* Source information:
↓

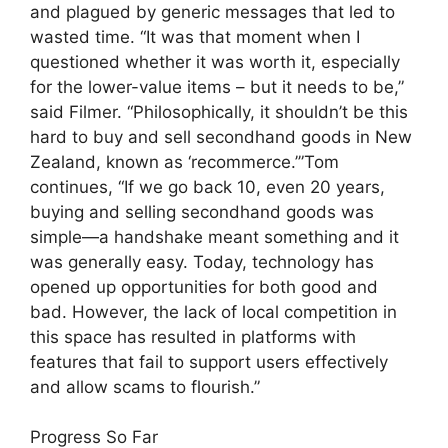
and plagued by generic messages that led to
wasted time. “It was that moment when I
questioned whether it was worth it, especially
for the lower-value items – but it needs to be,”
said Filmer. “Philosophically, it shouldn’t be this
hard to buy and sell secondhand goods in New
Zealand, known as ‘recommerce.’”Tom
continues, “If we go back 10, even 20 years,
buying and selling secondhand goods was
simple—a handshake meant something and it
was generally easy. Today, technology has
opened up opportunities for both good and
bad. However, the lack of local competition in
this space has resulted in platforms with
features that fail to support users effectively
and allow scams to flourish.”
Progress So Far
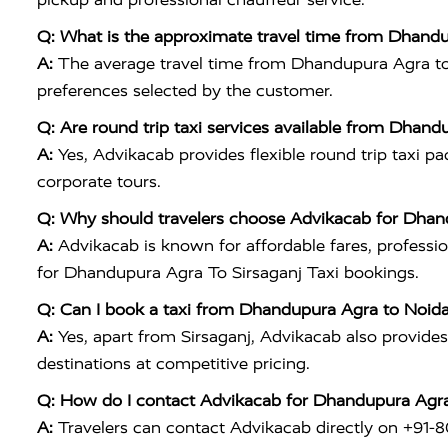
Q: What is the approximate travel time from Dhandup
A:
The average travel time from Dhandupura Agra to Si
preferences selected by the customer.
Q: Are round trip taxi services available from Dhand
A:
Yes, Advikacab provides flexible round trip taxi p
corporate tours.
Q: Why should travelers choose Advikacab for Dhand
A:
Advikacab is known for affordable fares, profession
for Dhandupura Agra To Sirsaganj Taxi bookings.
Q: Can I book a taxi from Dhandupura Agra to Noid
A:
Yes, apart from Sirsaganj, Advikacab also provid
destinations at competitive pricing.
Q: How do I contact Advikacab for Dhandupura Agra
A:
Travelers can contact Advikacab directly on +91-80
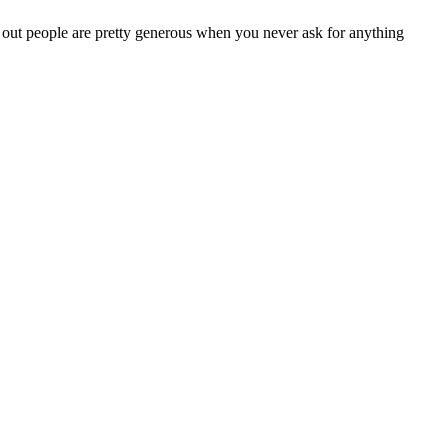
s out people are pretty generous when you never ask for anything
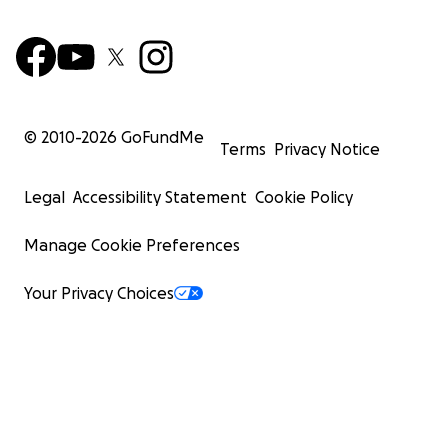
© 2010-
2026
GoFundMe
Terms
Privacy Notice
Legal
Accessibility Statement
Cookie Policy
Manage Cookie Preferences
Your Privacy Choices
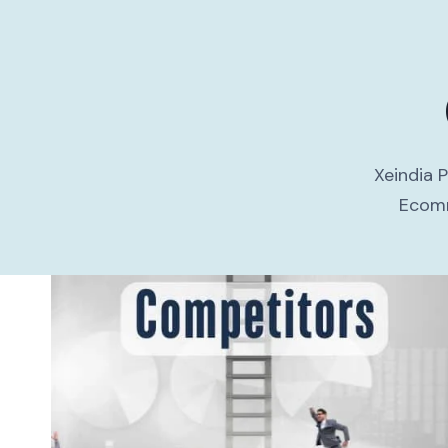
Xeindia 
Ecomm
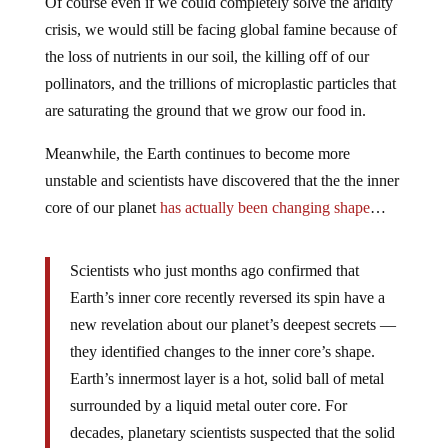
Of course even if we could completely solve the aridity
crisis, we would still be facing global famine because of
the loss of nutrients in our soil, the killing off of our
pollinators, and the trillions of microplastic particles that
are saturating the ground that we grow our food in.
Meanwhile, the Earth continues to become more
unstable and scientists have discovered that the the inner
core of our planet
has actually been changing shape
…
Scientists who just months ago confirmed that
Earth’s inner core recently reversed its spin have a
new revelation about our planet’s deepest secrets —
they identified changes to the inner core’s shape.
Earth’s innermost layer is a hot, solid ball of metal
surrounded by a liquid metal outer core. For
decades, planetary scientists suspected that the solid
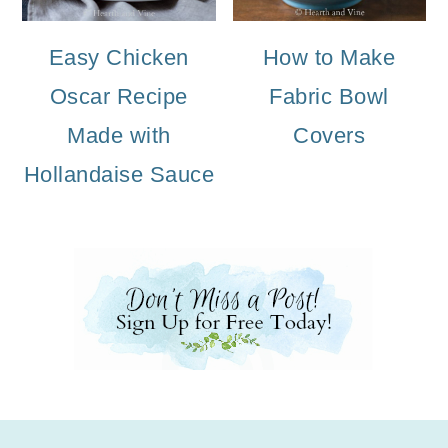
Easy Chicken
How to Make
Oscar Recipe
Fabric Bowl
Made with
Covers
Hollandaise Sauce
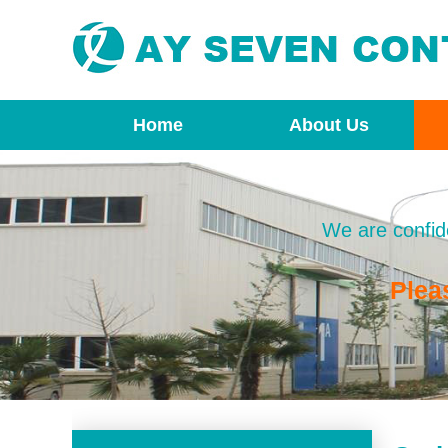
Home
About Us
We are confide
Plea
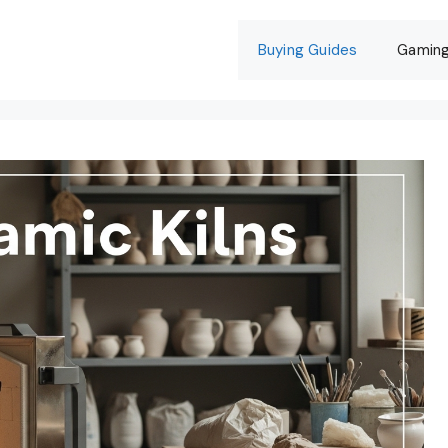
Buying Guides
Gamin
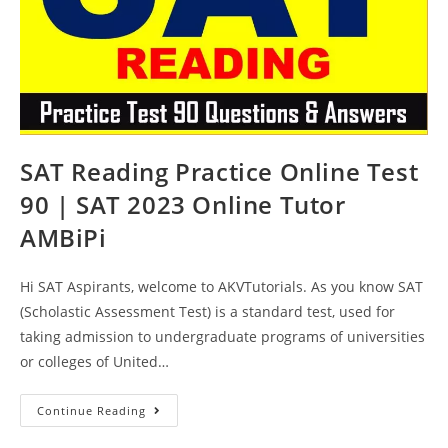
SAT Reading Practice Online Test
90 | SAT 2023 Online Tutor
AMBiPi
Hi SAT Aspirants, welcome to AKVTutorials. As you know SAT
(Scholastic Assessment Test) is a standard test, used for
taking admission to undergraduate programs of universities
or colleges of United…
SAT
Continue Reading
Reading
Practice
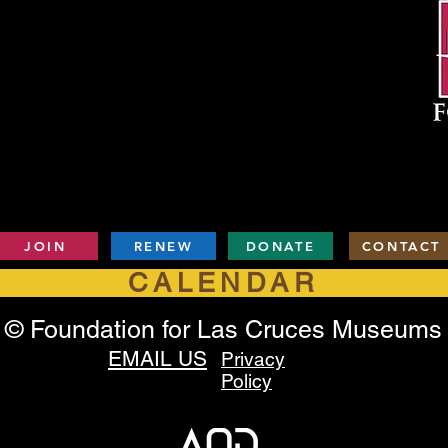
JOIN
RENEW
DONATE
CONTACT
CALENDAR
© Foundation for Las Cruces Museums
EMAIL US
Privacy
Policy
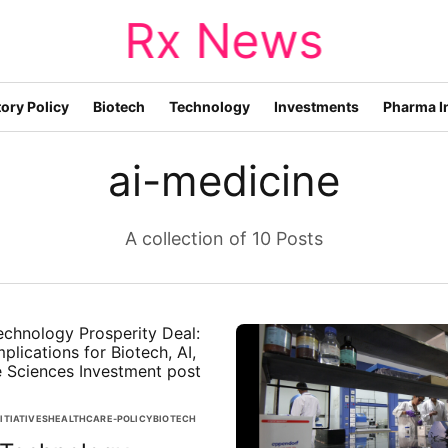
Rx News
ory Policy
Biotech
Technology
Investments
Pharma I
ai-medicine
A collection of 10 Posts
ITIATIVES
HEALTHCARE-POLICY
BIOTECH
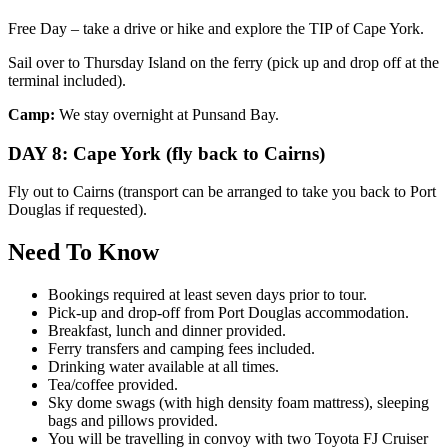
Free Day – take a drive or hike and explore the TIP of Cape York.
Sail over to Thursday Island on the ferry (pick up and drop off at the
terminal included).
Camp:
We stay overnight at Punsand Bay.
DAY 8: Cape York (fly back to Cairns)
Fly out to Cairns (transport can be arranged to take you back to Port
Douglas if requested).
Need To Know
Bookings required at least seven days prior to tour.
Pick-up and drop-off from Port Douglas accommodation.
Breakfast, lunch and dinner provided.
Ferry transfers and camping fees included.
Drinking water available at all times.
Tea/coffee provided.
Sky dome swags (with high density foam mattress), sleeping
bags and pillows provided.
You will be travelling in convoy with two Toyota FJ Cruiser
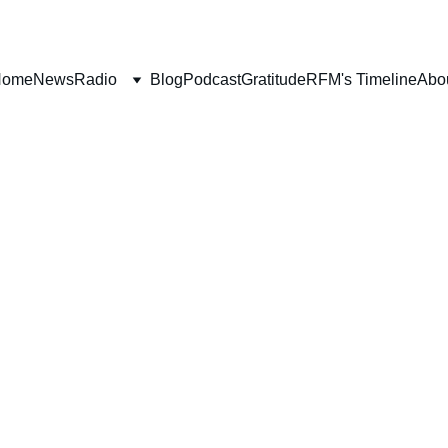
Home
News
Radio
Blog
Podcast
Gratitude
RFM's Timeline
Abo
FAITH
SALVATION
WORLDLY FOCUS
P
Deborah Ljung
11/5/2021
11 min read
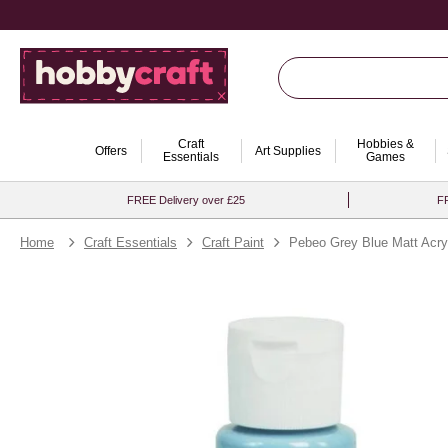
Craft
Hobbies &
Offers
Art Supplies
Essentials
Games
FREE Delivery over £25
FR
Home
Craft Essentials
Craft Paint
Pebeo Grey Blue Matt Acryl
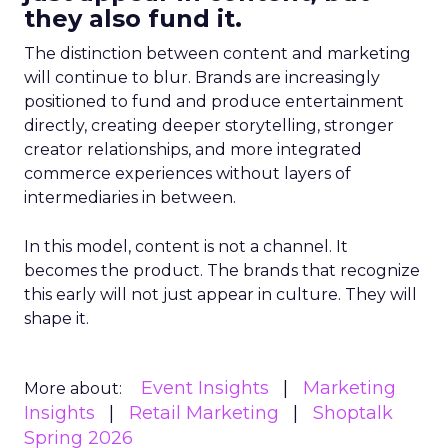
they also fund it.
The distinction between content and marketing
will continue to blur. Brands are increasingly
positioned to fund and produce entertainment
directly, creating deeper storytelling, stronger
creator relationships, and more integrated
commerce experiences without layers of
intermediaries in between.
In this model, content is not a channel. It
becomes the product. The brands that recognize
this early will not just appear in culture. They will
shape it.
Event Insights
Marketing
More about:
Insights
Retail Marketing
Shoptalk
Spring 2026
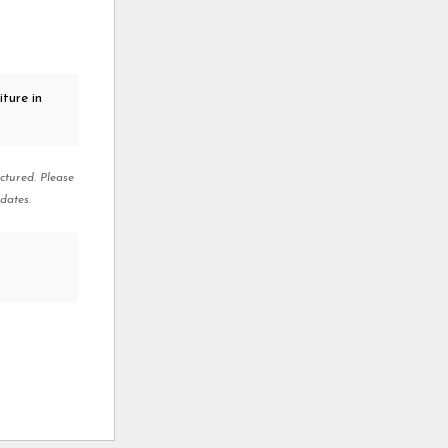
ture in
ctured. Please
dates.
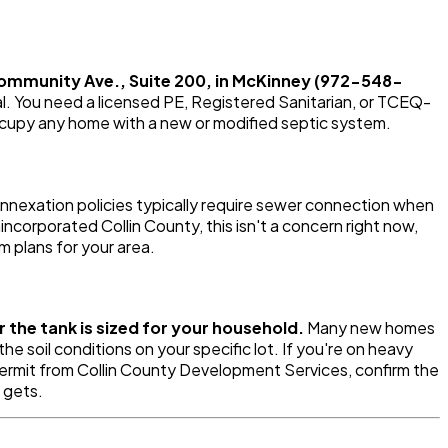
Community Ave., Suite 200, in McKinney (972-548-
tal. You need a licensed PE, Registered Sanitarian, or TCEQ-
ccupy any home with a new or modified septic system.
nnexation policies typically require sewer connection when
nincorporated Collin County, this isn't a concern right now,
m plans for your area.
 the tank is sized for your household.
Many new homes
soil conditions on your specific lot. If you're on heavy
 permit from Collin County Development Services, confirm the
 gets.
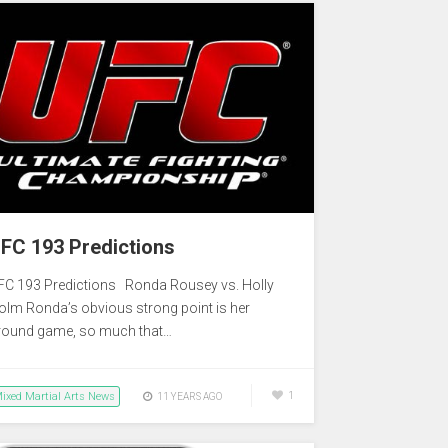
FC 193 Predictions
FC 193 Predictions Ronda Rousey vs. Holly
olm Ronda’s obvious strong point is her
round game, so much that…
ixed Martial Arts News
1
11 YEARS AGO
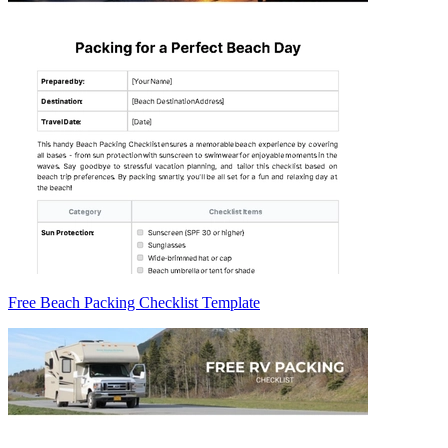
Free Beach Packing Checklist Template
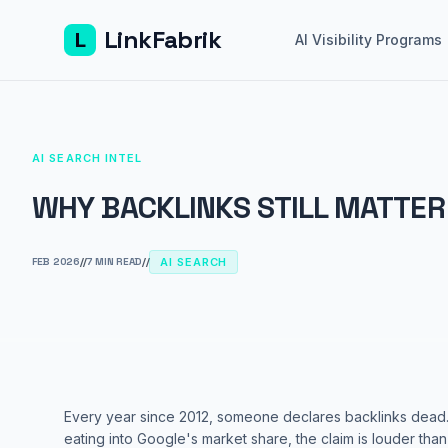
LinkFabrik
L
AI Visibility Programs
AI SEARCH INTEL
WHY BACKLINKS STILL MATTER 
FEB 2026
//
7 MIN READ
//
AI SEARCH
Every year since 2012, someone declares backlinks dead.
eating into Google's market share, the claim is louder tha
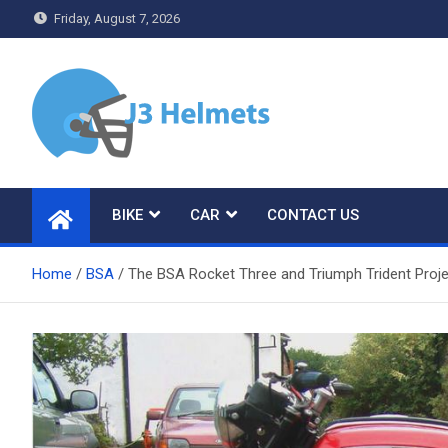
Skip
Friday, August 7, 2026
to
content
J3 Helmets
Bike Accessories
BIKE
CAR
CONTACT US
Home
BSA
The BSA Rocket Three and Triumph Trident Proj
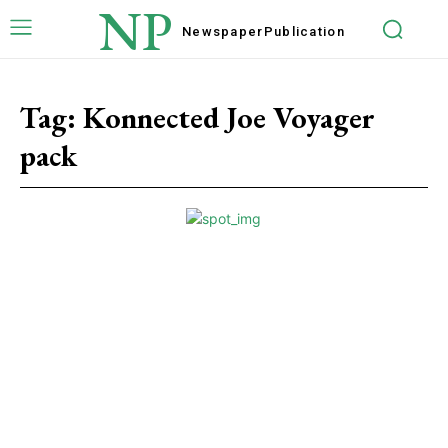
NP
Newspaper
Publication
Tag:
Konnected Joe Voyager
pack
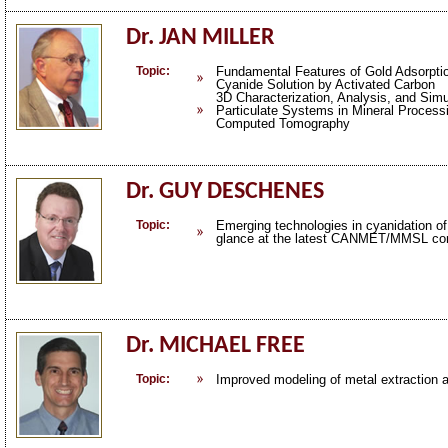
Dr. JAN MILLER
Topic:
Fundamental Features of Gold Adsorptio
Cyanide Solution by Activated Carbon
3D Characterization, Analysis, and Simu
Particulate Systems in Mineral Process
Computed Tomography
Dr. GUY DESCHENES
Topic:
Emerging technologies in cyanidation of 
glance at the latest CANMET/MMSL con
Dr. MICHAEL FREE
Topic:
Improved modeling of metal extraction a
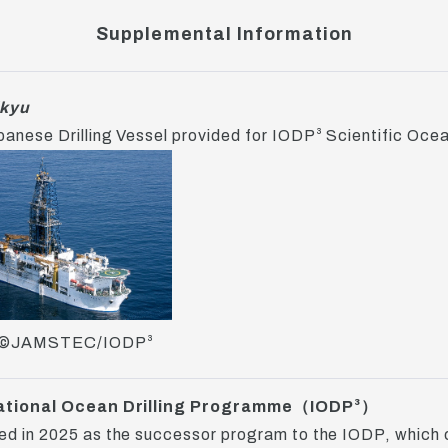
Supplemental Information
kyu
anese Drilling Vessel provided for IODP³ Scientific Ocean
©JAMSTEC/IODP³
ational Ocean Drilling Programme（IODP³）
d in 2025 as the successor program to the IODP, which 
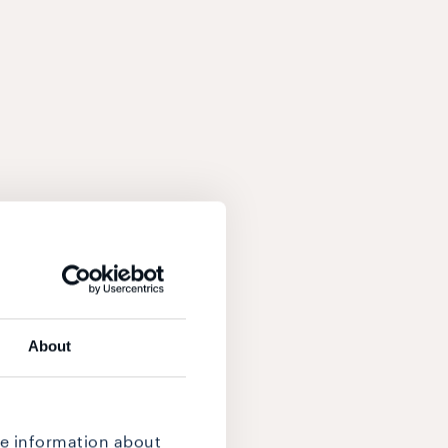
About
re information about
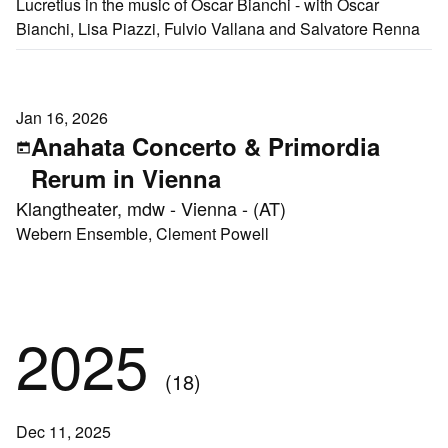
Lucretius in the music of Oscar Bianchi - with Oscar
Bianchi, Lisa Piazzi, Fulvio Vallana and Salvatore Renna
Jan 16, 2026
Anahata Concerto & Primordia
Rerum in Vienna
Klangtheater, mdw - Vienna - (AT)
Webern Ensemble, Clement Powell
2025
(18)
Dec 11, 2025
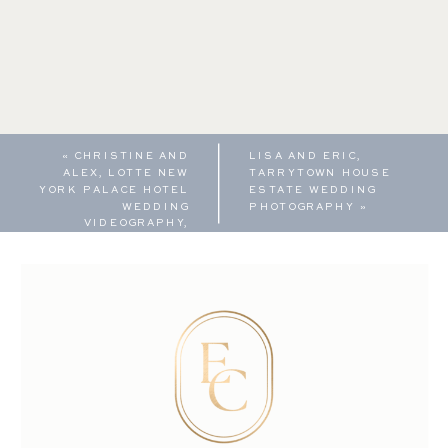
«
CHRISTINE AND
LISA AND ERIC,
ALEX, LOTTE NEW
TARRYTOWN HOUSE
YORK PALACE HOTEL
ESTATE WEDDING
WEDDING
PHOTOGRAPHY
»
VIDEOGRAPHY,
HIGHLIGHT REEL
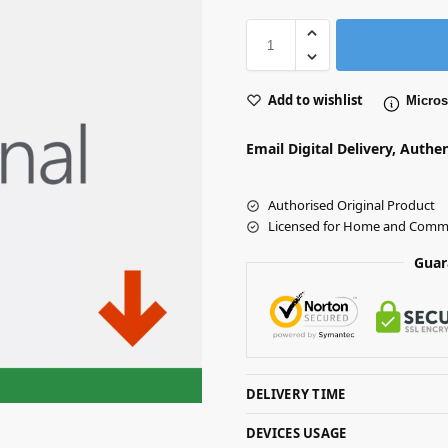
Add to wishlist
Microso
Email Digital Delivery, Authe
Authorised Original Product
Licensed for Home and Comme
Guar
DELIVERY TIME
DEVICES USAGE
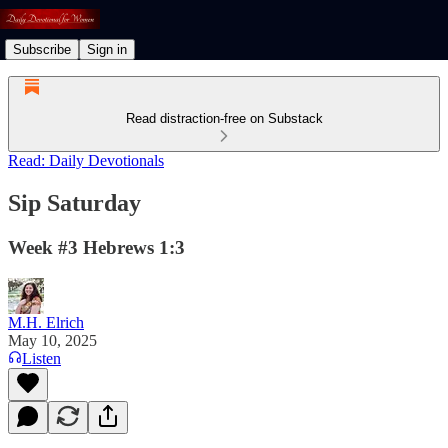
Subscribe
Sign in
Read distraction-free on Substack
Read: Daily Devotionals
Sip Saturday
Week #3 Hebrews 1:3
M.H. Elrich
May 10, 2025
Listen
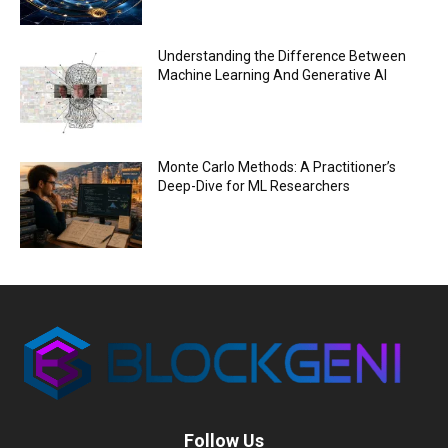
Understanding the Difference Between
Machine Learning And Generative AI
Monte Carlo Methods: A Practitioner’s
Deep-Dive for ML Researchers
Follow Us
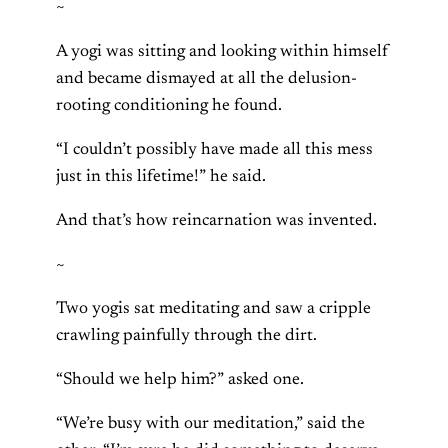
~
A yogi was sitting and looking within himself
and became dismayed at all the delusion-
rooting conditioning he found.
“I couldn’t possibly have made all this mess
just in this lifetime!” he said.
And that’s how reincarnation was invented.
~
Two yogis sat meditating and saw a cripple
crawling painfully through the dirt.
“Should we help him?” asked one.
“We’re busy with our meditation,” said the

↑

* What you have to do:
Lines of the material in which the word "from" occurs are to be copied out.

* Expected answer:
Q: What is the approximate travel time from Dhandup
The average travel time from Dhandupura Agra to Si
Q: Are round trip taxi services available from Dhand
Q: Can I book a taxi from Dhandupura Agra to Noid
Yes, apart from Sirsaganj, Advikacab also provid
Pick-up and drop-off from Port Douglas accommodation.
 permit from Collin County Development Services, confirm the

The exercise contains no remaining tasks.